The eurogroup met on Monday March 16, to hammer out its coordinated fiscal response to the massive recession already in progress following the lockdown of much of Europe’s society. The task they faced is enormous: If sales, tourism, services etc. fall by 50% for just one month (which is certain), and then by 25% for only two more months (i.e. the best-case scenario), then annual growth will be -10%. Across Europe!
So, what did the eurogroup announce? An immediate massive fiscal boost, its purpose being to reassure people that they will not be poorer. E.g. the government of Hong Kong that ploughed $10 billion immediately into the economy by ordering the tax office to credit every household’s bank account with $1250 immediately.
Not expecting such swift action from the eurogroup, the fact remains that nothing short of a 5% fiscal injection was needed to reduce the calamity from -10% of GDP to, say, -3% (assuming a very large multiplier effect).

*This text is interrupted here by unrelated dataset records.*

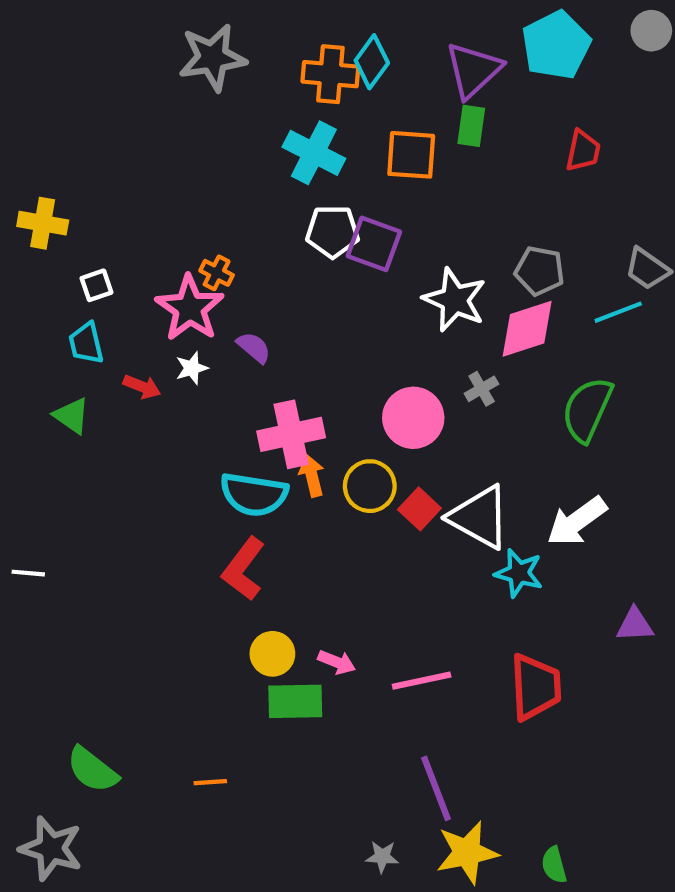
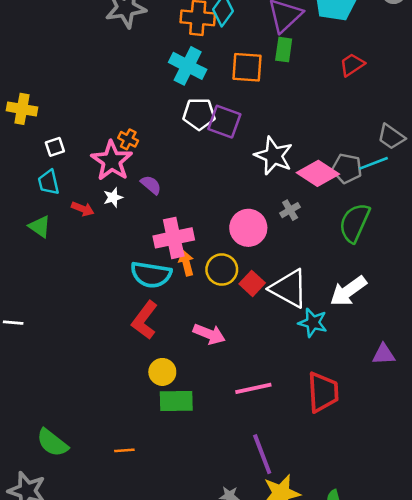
red trapezoid: (583, 151) -> (352, 65), turned -136
gray pentagon: (540, 271) -> (347, 168), moved
pink diamond: (527, 329) -> (318, 173), turned 51
pink arrow: (337, 662) -> (209, 334), moved, size x1.4

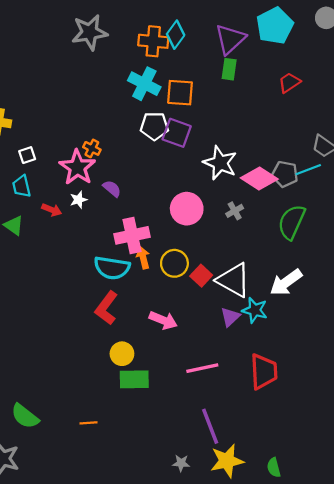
orange square: (247, 67) -> (180, 93), moved
pink circle: (248, 228) -> (187, 209), moved
purple triangle: (384, 354) -> (230, 317), moved, turned -40

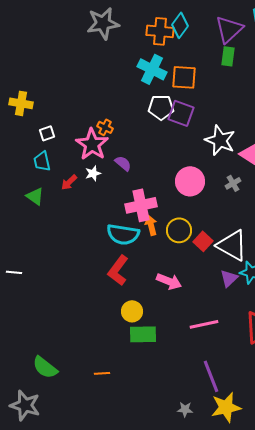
red arrow: (52, 210) -> (69, 182), turned 114

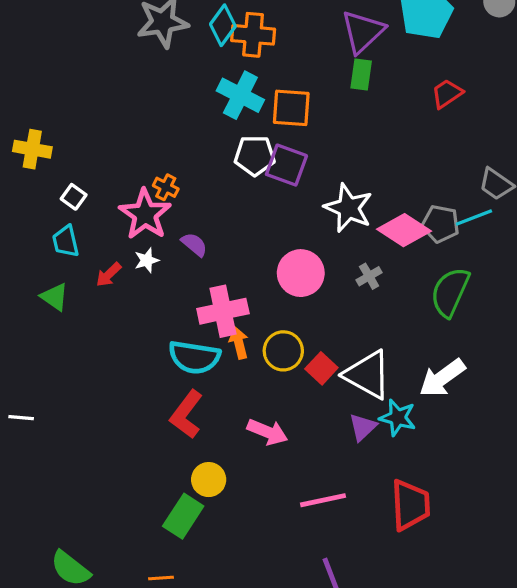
cyan diamond: (180, 25) -> (223, 25), moved
white square: (47, 133) -> (74, 197), turned -35
green rectangle: (143, 334) -> (183, 516), moved, turned -56

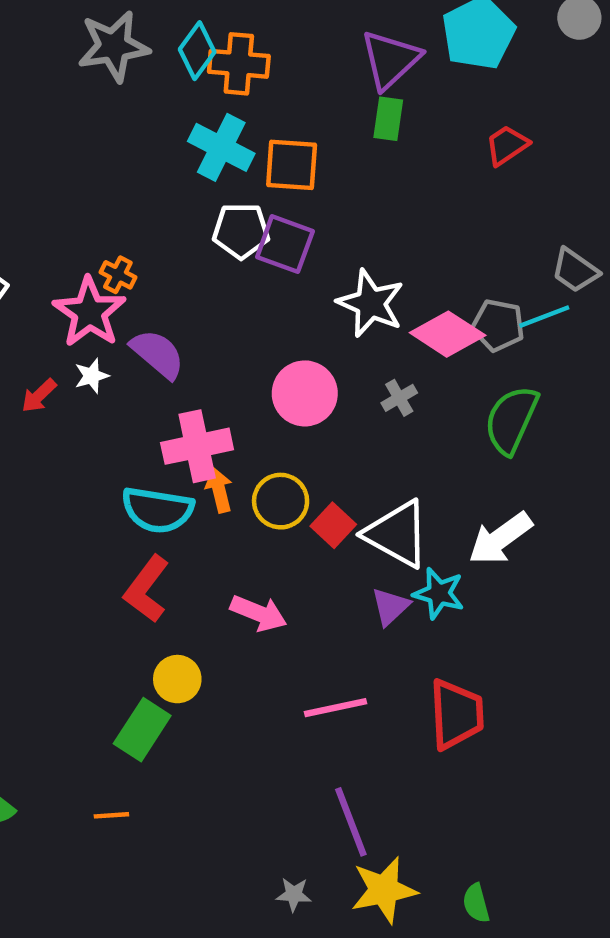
purple semicircle: (194, 244) -> (158, 354), size x1.5

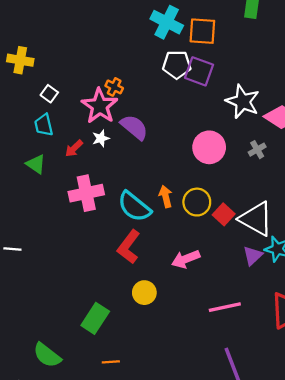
pink cross: (197, 446) -> (86, 193), moved
cyan semicircle: (158, 510) -> (134, 207), turned 30
pink arrow: (259, 613) -> (186, 259), turned 136
green rectangle: (142, 730) -> (95, 318), moved

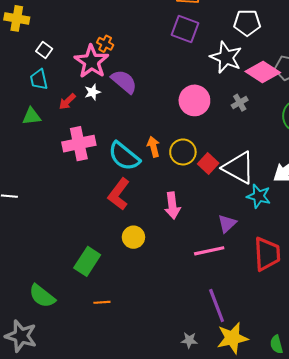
white pentagon: (177, 65) -> (247, 23), moved
green triangle: (36, 164) -> (32, 116), turned -42
purple triangle: (253, 256) -> (227, 223), moved
pink arrow: (186, 259) -> (172, 206), turned -75

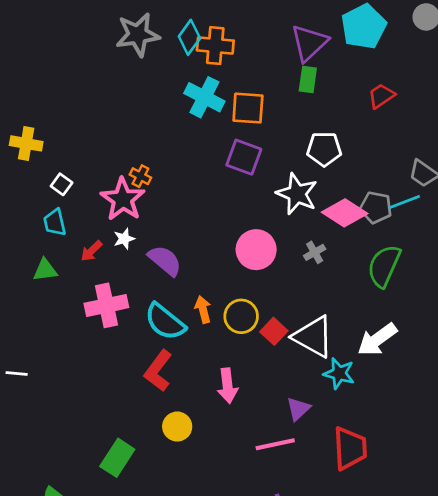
purple semicircle: (124, 82) -> (165, 261), moved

At the very least, the eurogroup should have recommended to the European Council that the European Investment Bank is given the green light to issue EIB bonds worth €600 billion with the stipulation that, as part of its ongoing and recently enhanced quantitative easing program, the European Central Bank will support the value of these bonds in the bond markets. That €600 billion should be spent directly to support national health services and also be invested in sectors of the economy badly hit by the lockdown – while also nudging our economy toward greener forms of transport, energy generation etc. Additionally, the fiscal compact should be immediately side-lined and governments should effect a tax haircut for small and medium sized firms, as well as households.
The above would probably be enough not to avert but to contain the recession to something between -1% and -2% of GDP. In order to avert it completely, the Eurogroup should have decided to mimic Hong Kong and have the European Central Bank mint an emergency fund from which every European household is given between €1000 and €2000.